Nel suo passato anche una sua relazione sentimentale. Non aveva preso i voti di castità? 
«Infatti quella relazione è stata un errore. Non era compatibile con la mia appartenenza ai Memores Domini». 

Cosa c’entra il potere con la vita in povertà? 
«Ci sono re che sono diventati santi. Il potere non è contrario al cristianesimo. La politica come servizio è un’alta forma di carità». 

Nel libro fa autocritica su alcuni passaggi, ma non sulle vacanze che l’hanno portata sotto processo.
«È stato un atto inopportuno, non un reato». 

La Corte dei conti le ha sequestrato milioni di beni e persino centinaia di bottiglie di vino custodite nella cantina di Sadler. 
«I milioni non li ho mai avuti e le bottiglie, come la barca delle vacanze, erano del mio amico Piero Daccò». 

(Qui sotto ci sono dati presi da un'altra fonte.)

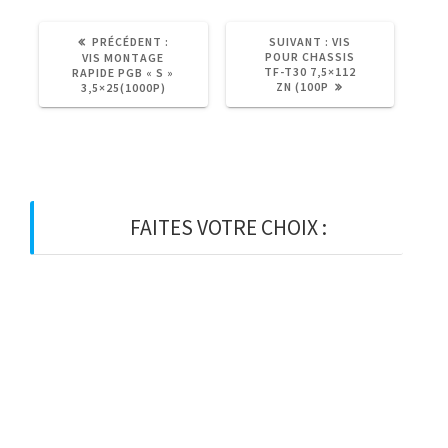
ARTICLE
ARTICLE
PRÉCÉDENT :
SUIVANT :
VIS
PRÉCÉDENT
SUIVANT
POUR CHASSIS
VIS MONTAGE
:
:
TF-T30 7,5×112
RAPIDE PGB « S »
ZN (100P
3,5×25(1000P)
FAITES VOTRE CHOIX :
BOIS
BOIS D’OSSATURE
BOIS DE CHARPENTE
BASTAING
MADRIER
LAMELLE-COLLE
KVH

Un lobbista della Regione. Mai pensato che tutto questo prima o poi le sarebbe stato contestato? 
«Talvolta ho pensato che me l’avrebbero fatta pagare, ma non per i reati che non ho mai commesso, ma perché ero un personaggio scomodo, controcorrente, che urtava i poteri forti e che riceveva consensi altissimi che davano fastidio, come era successo ad Andreotti e ai capi della Dc, a Craxi, a Berlusconi. Mai però a uno della sinistra». 

Lo dicono tutti i condannati per corruzione. Il solito nodo politica-giustizia? 
«Su questo non mi pronuncio. Gli atti del processo parlano da soli». 

Come vede la politica italiana di oggi? 
«Sempre più debole e gli italiani sempre più confusi. Auspico la rinascita di un centro che non sarà la Dc, ma una forza moderata che sappia mediare fra destra e sinistra. Chissà che non spunti un cavaliere bianco...». 

Chi potrebbe essere? 
«Mario Draghi. Se dovesse scendere nell’agone politico potrebbe incarnare perfettamente questo coraggio di cambiare le cose».